I always wonder about how different regions see each other. It reminds me of that scene in Annie Hall, when Woody Allen tells Tony Roberts, “Don’t you see? The rest of the country looks upon New York like we’re left-wing, Communist, Jewish, homosexual, pornographers. I think of us that way, sometimes, and I live here!” But Wade really liked visiting, and no one down here’s given me any crap for, um, being who I am. Even if the housepet is a little judgemental.

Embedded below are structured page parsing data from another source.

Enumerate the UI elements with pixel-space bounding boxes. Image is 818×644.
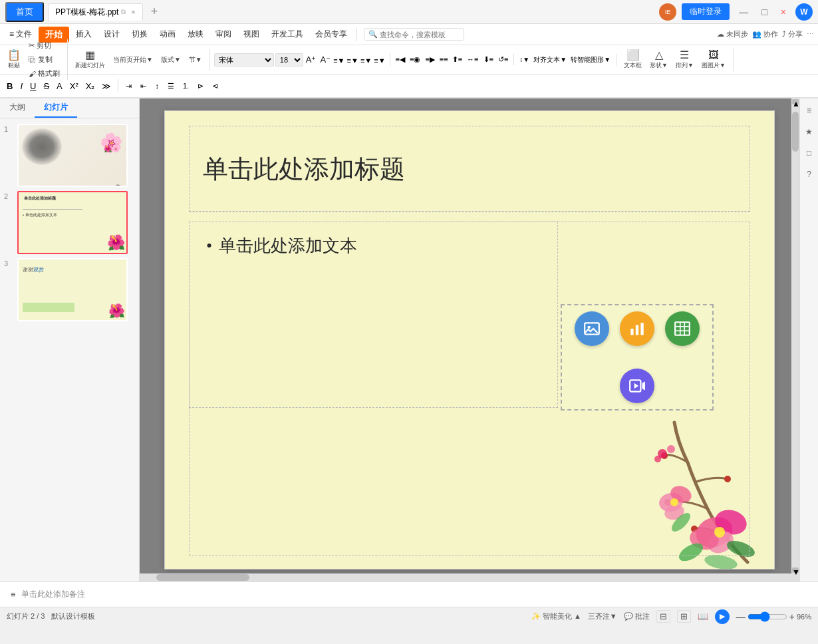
slide-bullet-text[interactable]: • 单击此处添加文本 (190, 222, 557, 269)
home-button[interactable]: 首页 (5, 2, 44, 22)
slide-title-box[interactable]: 单击此处添加标题 (189, 126, 750, 212)
file-tab[interactable]: PPT模板-梅花.ppt ⧉ × (48, 3, 143, 21)
font-family-select[interactable]: 宋体 (214, 53, 274, 67)
menu-insert[interactable]: 插入 (70, 26, 97, 43)
login-button[interactable]: 临时登录 (682, 3, 730, 20)
insert-video-button[interactable] (620, 369, 654, 403)
right-panel-help-btn[interactable]: ? (801, 166, 817, 182)
para-outdent-btn[interactable]: ⇤ (137, 80, 150, 92)
align-center-btn[interactable]: ≡◉ (408, 54, 422, 65)
cut-button[interactable]: ✂ 剪切 (25, 39, 63, 52)
collab-btn[interactable]: 👥 协作 (752, 29, 778, 39)
bold-button[interactable]: B (4, 80, 15, 92)
strikethrough-button[interactable]: S (41, 80, 52, 92)
beautify-btn[interactable]: ✨ 智能美化 ▲ (531, 611, 581, 621)
align-left-btn[interactable]: ≡◀ (394, 54, 406, 65)
menu-developer[interactable]: 开发工具 (266, 26, 309, 43)
slide-title-text[interactable]: 单击此处添加标题 (190, 144, 418, 194)
new-slide-button[interactable]: ▦ 新建幻灯片 (72, 49, 108, 71)
bullet-list-btn[interactable]: ☰ (164, 80, 178, 92)
align-middle-btn[interactable]: ↔≡ (466, 54, 479, 65)
italic-button[interactable]: I (17, 80, 25, 92)
h-scrollbar-thumb[interactable] (156, 574, 249, 581)
shape-btn[interactable]: △ 形状▼ (646, 49, 671, 71)
tab-slides[interactable]: 幻灯片 (35, 98, 77, 118)
tab-outline[interactable]: 大纲 (0, 98, 35, 118)
superscript-button[interactable]: X² (67, 80, 81, 92)
line-spacing-btn[interactable]: ↕ (152, 80, 162, 91)
zoom-out-btn[interactable]: — (736, 611, 746, 622)
h-scrollbar[interactable] (140, 573, 799, 581)
smart-art-btn[interactable]: 转智能图形▼ (569, 54, 612, 66)
close-button[interactable]: × (777, 5, 790, 19)
slide-thumb-1[interactable]: 🌸 梅花 🌺🌸 (17, 124, 128, 187)
font-decrease-btn[interactable]: A⁻ (319, 53, 332, 66)
sort-btn[interactable]: ☰ 排列▼ (672, 49, 697, 71)
text-direction-btn[interactable]: ↺≡ (497, 54, 509, 65)
v-scrollbar[interactable]: ▲ ▼ (791, 98, 799, 573)
increase-indent-btn[interactable]: ⊳ (194, 80, 207, 92)
list-type-btn[interactable]: ≡▼ ≡▼ ≡▼ ≡▼ (333, 57, 385, 65)
insert-image-button[interactable] (575, 311, 609, 346)
para-indent-btn[interactable]: ⇥ (122, 80, 135, 92)
subscript-button[interactable]: X₂ (83, 80, 98, 92)
slide-item-3[interactable]: 3 谢谢观赏 🌺 (4, 258, 135, 321)
new-tab-button[interactable]: + (146, 5, 164, 19)
menu-slideshow[interactable]: 放映 (182, 26, 209, 43)
tab-close-button[interactable]: × (131, 8, 135, 16)
insert-chart-button[interactable] (620, 311, 654, 346)
spacing-btn[interactable]: ↕▼ (518, 55, 531, 65)
play-button[interactable]: ▶ (715, 609, 730, 624)
layout-button[interactable]: 版式▼ (158, 53, 184, 66)
menu-review[interactable]: 审阅 (210, 26, 237, 43)
sync-btn[interactable]: ☁ 未同步 (717, 29, 748, 39)
minimize-button[interactable]: — (735, 5, 752, 19)
font-size-select[interactable]: 18 (275, 53, 303, 67)
font-more-button[interactable]: ≫ (99, 80, 114, 92)
font-increase-btn[interactable]: A⁺ (305, 53, 318, 66)
num-list-btn[interactable]: 1. (180, 80, 192, 91)
decrease-indent-btn[interactable]: ⊲ (209, 80, 221, 92)
zoom-slider[interactable] (748, 611, 787, 622)
right-panel-layout-btn[interactable]: □ (801, 145, 817, 161)
slide-content-box[interactable]: • 单击此处添加文本 (189, 222, 558, 408)
align-bottom-btn[interactable]: ⬇≡ (482, 54, 495, 65)
textbox-btn[interactable]: ⬜ 文本框 (620, 49, 645, 71)
align-btn[interactable]: 三齐注▼ (588, 611, 617, 621)
notes-placeholder[interactable]: 单击此处添加备注 (21, 589, 85, 600)
zoom-in-btn[interactable]: + (789, 611, 795, 622)
scroll-up-arrow[interactable]: ▲ (792, 99, 799, 104)
slide-item-2[interactable]: 2 单击此处添加标题 • 单击此处添加文本 🌺 (4, 191, 135, 254)
canvas-scroll[interactable]: 单击此处添加标题 • 单击此处添加文本 (140, 98, 799, 573)
copy-button[interactable]: ⿻ 复制 (25, 53, 63, 66)
search-box[interactable]: 🔍 (364, 28, 464, 41)
share-btn[interactable]: ⤴ 分享 (782, 29, 803, 39)
slide-item-1[interactable]: 1 🌸 梅花 🌺🌸 (4, 124, 135, 187)
align-right-btn[interactable]: ≡▶ (424, 54, 436, 65)
menu-animation[interactable]: 动画 (154, 26, 181, 43)
underline-button[interactable]: U (27, 80, 39, 92)
current-page-button[interactable]: 当前页开始▼ (110, 53, 156, 66)
more-btn[interactable]: ⋯ (807, 30, 814, 39)
insert-table-button[interactable] (665, 311, 700, 346)
comment-btn[interactable]: 💬 批注 (624, 611, 650, 621)
right-panel-star-btn[interactable]: ★ (801, 124, 817, 140)
menu-view[interactable]: 视图 (238, 26, 265, 43)
paste-button[interactable]: 📋 粘贴 (4, 49, 24, 71)
menu-design[interactable]: 设计 (98, 26, 125, 43)
maximize-button[interactable]: □ (757, 5, 771, 19)
menu-member[interactable]: 会员专享 (310, 26, 352, 43)
slide-thumb-3[interactable]: 谢谢观赏 🌺 (17, 258, 128, 321)
format-painter-button[interactable]: 🖌 格式刷 (25, 67, 63, 80)
right-panel-animation-btn[interactable]: ≡ (801, 102, 817, 118)
menu-transition[interactable]: 切换 (126, 26, 153, 43)
font-color-button[interactable]: A (54, 80, 65, 92)
align-top-btn[interactable]: ⬆≡ (451, 54, 464, 65)
v-scrollbar-thumb[interactable] (792, 112, 799, 152)
view-grid-btn[interactable]: ⊞ (677, 610, 691, 623)
slide-thumb-2[interactable]: 单击此处添加标题 • 单击此处添加文本 🌺 (17, 191, 128, 254)
view-reader-btn[interactable]: 📖 (698, 611, 708, 621)
scroll-down-arrow[interactable]: ▼ (792, 567, 799, 573)
align-justify-btn[interactable]: ≡≡ (438, 54, 450, 65)
align-text-btn[interactable]: 对齐文本▼ (532, 54, 568, 66)
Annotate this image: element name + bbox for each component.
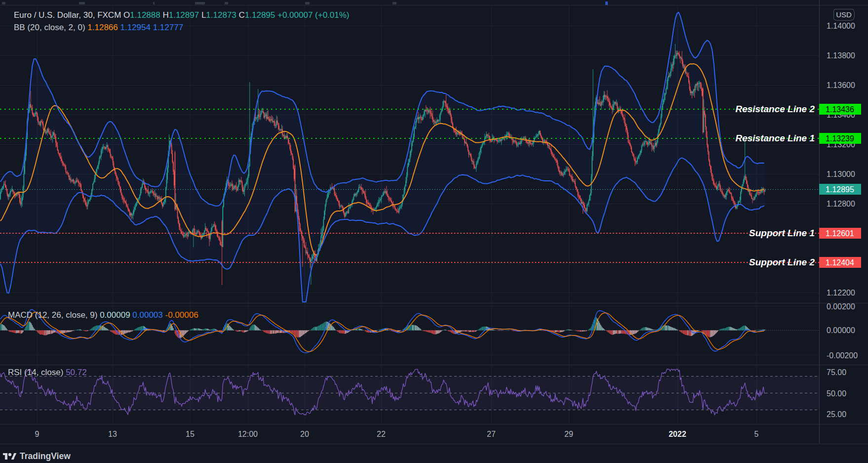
svg-text:1.13239: 1.13239 [826,134,854,143]
svg-text:1.13000: 1.13000 [827,170,855,178]
svg-text:25.00: 25.00 [827,410,846,419]
svg-text:RSI (14, close) 50.72: RSI (14, close) 50.72 [8,368,87,377]
svg-text:Resistance Line 1: Resistance Line 1 [735,133,815,143]
svg-text:BB (20, close, 2, 0) 1.12866: BB (20, close, 2, 0) 1.12866 1.12954 1.1… [14,23,183,32]
svg-text:Support Line 1: Support Line 1 [749,228,815,238]
svg-text:2022: 2022 [669,430,686,438]
svg-text:USD: USD [836,10,852,19]
svg-text:50.00: 50.00 [827,389,846,398]
svg-text:Support Line 2: Support Line 2 [749,257,815,267]
svg-text:MACD (12, 26, close, 9) 0.000: MACD (12, 26, close, 9) 0.00009 0.00003 … [8,310,198,320]
svg-text:1.12895: 1.12895 [826,185,854,194]
svg-text:29: 29 [564,430,573,438]
svg-text:1.12200: 1.12200 [827,289,855,297]
svg-text:5: 5 [754,430,759,438]
svg-text:27: 27 [487,430,496,438]
svg-text:9: 9 [35,430,39,438]
svg-text:13: 13 [108,430,117,438]
svg-text:1.13436: 1.13436 [826,105,854,114]
svg-text:Resistance Line 2: Resistance Line 2 [735,104,815,114]
svg-text:75.00: 75.00 [827,368,846,377]
svg-text:1.12800: 1.12800 [827,200,855,208]
svg-text:0.00000: 0.00000 [827,326,855,335]
svg-text:22: 22 [377,430,386,438]
svg-text:1.13800: 1.13800 [827,51,855,60]
svg-text:1.12404: 1.12404 [826,258,854,267]
svg-text:1.13600: 1.13600 [827,81,855,89]
svg-text:15: 15 [186,430,195,438]
svg-text:1.14000: 1.14000 [827,22,855,30]
svg-text:0.00200: 0.00200 [827,302,855,311]
svg-text:-0.00200: -0.00200 [827,351,858,360]
svg-text:1.12601: 1.12601 [826,229,854,238]
svg-text:Euro / U.S. Dollar, 30, FXCM: Euro / U.S. Dollar, 30, FXCM O1.12888 H1… [14,10,350,20]
svg-text:12:00: 12:00 [238,430,258,438]
svg-text:TradingView: TradingView [20,451,71,461]
svg-text:20: 20 [300,430,309,438]
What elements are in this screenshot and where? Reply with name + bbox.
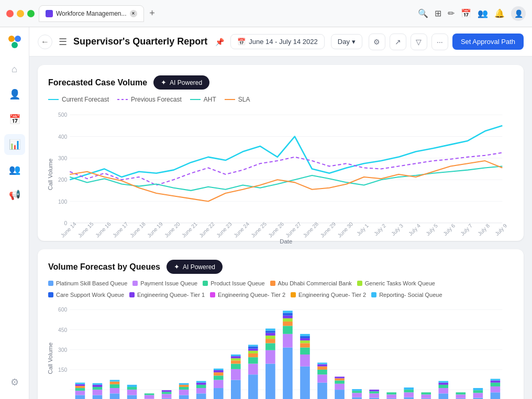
- users-icon[interactable]: 👥: [478, 8, 488, 18]
- ai-icon: ✦: [174, 263, 180, 271]
- forecasted-chart-svg: 500 400 300 200 100 0 Call Volume: [48, 109, 513, 228]
- legend-line-current: [48, 99, 59, 100]
- svg-rect-97: [214, 369, 224, 370]
- label-eng-tier1: Engineering Queue- Tier 1: [137, 292, 205, 298]
- maximize-window-btn[interactable]: [27, 10, 35, 17]
- more-options-btn[interactable]: ···: [431, 34, 448, 50]
- svg-text:June 19: June 19: [146, 221, 164, 239]
- legend-label-previous: Previous Forecast: [131, 96, 182, 103]
- svg-rect-61: [93, 395, 103, 399]
- svg-point-0: [8, 36, 15, 42]
- svg-text:June 21: June 21: [181, 221, 198, 239]
- svg-rect-60: [75, 383, 85, 384]
- sidebar-item-home[interactable]: ⌂: [4, 59, 25, 80]
- label-platinum: Platinum Skill Based Queue: [56, 280, 127, 286]
- bar-july7: [473, 388, 483, 399]
- day-selector[interactable]: Day ▾: [331, 34, 362, 49]
- bar-june27: [300, 334, 310, 399]
- svg-rect-158: [386, 392, 396, 394]
- label-generic: Generic Tasks Work Queue: [365, 280, 435, 286]
- volume-by-queues-card: Volume Forecast by Queues ✦ AI Powered P…: [38, 249, 524, 399]
- svg-rect-94: [214, 375, 224, 380]
- svg-rect-135: [300, 336, 310, 338]
- back-button[interactable]: ←: [38, 35, 52, 49]
- svg-rect-144: [335, 384, 345, 390]
- svg-text:June 22: June 22: [198, 221, 216, 239]
- bar-june26: [283, 311, 293, 399]
- legend-payment: Payment Issue Queue: [132, 280, 197, 286]
- chart-header: Forecasted Case Volume ✦ AI Powered: [48, 75, 513, 90]
- sidebar-item-megaphone[interactable]: 📢: [4, 184, 25, 205]
- share-btn[interactable]: ↗: [390, 34, 406, 50]
- active-tab[interactable]: Workforce Managemen... ×: [39, 5, 144, 22]
- edit-icon[interactable]: ✏: [448, 8, 455, 18]
- bar-june24: [248, 345, 258, 399]
- svg-rect-141: [317, 364, 327, 367]
- set-approval-path-button[interactable]: Set Approval Path: [452, 34, 524, 50]
- svg-rect-81: [162, 390, 172, 392]
- menu-icon[interactable]: ☰: [59, 36, 67, 48]
- svg-text:450: 450: [58, 327, 67, 333]
- bar-june30: [352, 389, 362, 399]
- svg-rect-164: [421, 395, 431, 398]
- avatar[interactable]: 👤: [511, 6, 526, 21]
- grid-icon[interactable]: ⊞: [435, 8, 441, 18]
- svg-text:June 20: June 20: [163, 221, 181, 239]
- content-area: Forecasted Case Volume ✦ AI Powered Curr…: [29, 57, 532, 399]
- sidebar-item-settings[interactable]: ⚙: [4, 372, 25, 393]
- svg-rect-98: [231, 380, 241, 399]
- svg-rect-121: [283, 348, 293, 399]
- sidebar-item-people[interactable]: 👥: [4, 159, 25, 180]
- svg-text:June 29: June 29: [319, 221, 337, 239]
- svg-rect-55: [75, 395, 85, 399]
- sidebar-item-profile[interactable]: 👤: [4, 84, 25, 105]
- svg-text:July 9: July 9: [494, 223, 508, 237]
- svg-rect-116: [265, 339, 275, 343]
- svg-rect-120: [265, 329, 275, 331]
- svg-rect-180: [491, 383, 501, 386]
- bar-june19: [162, 390, 172, 399]
- svg-rect-79: [162, 394, 172, 398]
- svg-text:June 30: June 30: [337, 221, 354, 239]
- svg-text:June 28: June 28: [302, 221, 320, 239]
- legend-line-previous: [117, 99, 128, 100]
- svg-text:June 26: June 26: [267, 221, 285, 239]
- svg-rect-175: [473, 393, 483, 397]
- label-eng-tier2b: Engineering Queue- Tier 2: [298, 292, 366, 298]
- svg-rect-122: [283, 334, 293, 348]
- close-window-btn[interactable]: [6, 10, 14, 17]
- search-icon[interactable]: 🔍: [418, 8, 428, 18]
- calendar-icon[interactable]: 📅: [461, 8, 471, 18]
- svg-rect-84: [179, 387, 189, 390]
- sidebar-item-calendar[interactable]: 📅: [4, 109, 25, 130]
- svg-rect-108: [248, 353, 258, 357]
- sidebar: ⌂ 👤 📅 📊 👥 📢 ⚙: [0, 27, 29, 399]
- forecasted-case-volume-card: Forecasted Case Volume ✦ AI Powered Curr…: [38, 65, 524, 241]
- svg-point-2: [12, 42, 18, 48]
- svg-rect-77: [145, 394, 154, 395]
- sidebar-item-chart[interactable]: 📊: [4, 134, 25, 155]
- svg-text:June 27: June 27: [285, 221, 303, 239]
- minimize-window-btn[interactable]: [17, 10, 24, 17]
- svg-rect-113: [265, 364, 275, 399]
- filter-btn[interactable]: ▽: [411, 34, 427, 50]
- tab-close-btn[interactable]: ×: [130, 10, 137, 17]
- filter-settings-btn[interactable]: ⚙: [369, 34, 385, 50]
- dot-eng-tier2a: [210, 292, 215, 297]
- svg-rect-92: [214, 388, 224, 399]
- new-tab-btn[interactable]: +: [146, 7, 159, 20]
- svg-rect-168: [439, 385, 449, 388]
- label-payment: Payment Issue Queue: [140, 280, 197, 286]
- bell-icon[interactable]: 🔔: [494, 8, 505, 18]
- svg-rect-101: [231, 361, 241, 364]
- ai-label: AI Powered: [170, 79, 202, 86]
- svg-rect-107: [248, 357, 258, 363]
- svg-rect-153: [369, 394, 379, 398]
- dot-eng-tier2b: [291, 292, 296, 297]
- svg-rect-142: [317, 363, 327, 364]
- pin-icon[interactable]: 📌: [215, 38, 224, 46]
- forecasted-chart-title: Forecasted Case Volume: [48, 78, 147, 87]
- date-range-picker[interactable]: 📅 June 14 - July 14 2022: [230, 34, 325, 49]
- legend-label-sla: SLA: [238, 96, 250, 103]
- svg-rect-125: [283, 318, 293, 322]
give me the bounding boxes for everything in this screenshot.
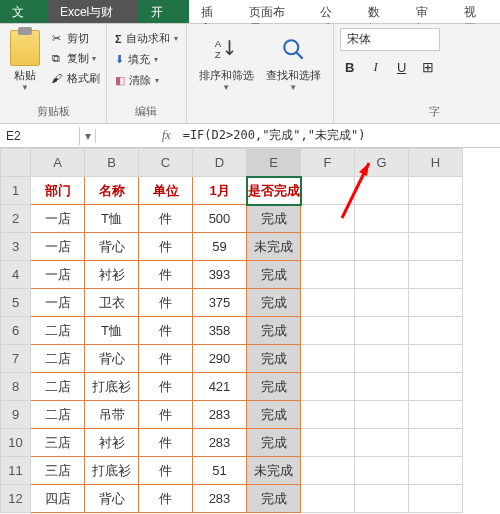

The news here is focused on yesterday’s six murders — the murder rate is skyrocketing this year — but the top story is that Reggie Bush signed his rookie contract with the Saints. In the Times-Pic, it takes top billling over a misguided idea to build a “Jazz Park” to replicate Chicago’s Millennium Park.

Tonight, we’re staying in New Orleans at the same hotel we stayed in leading up to our wedding. I’m flooded with memories of last March, and so is Amy. We had a little snack (if that’s possible) at Café Du Monde, and reminisced about the end of our wedding evening. I love being in this city, but I have a hard time imagining how it’s going to recover from the disaster last year. I’m glad we did what we could to boost the economy via our friends’ alcohol consumption.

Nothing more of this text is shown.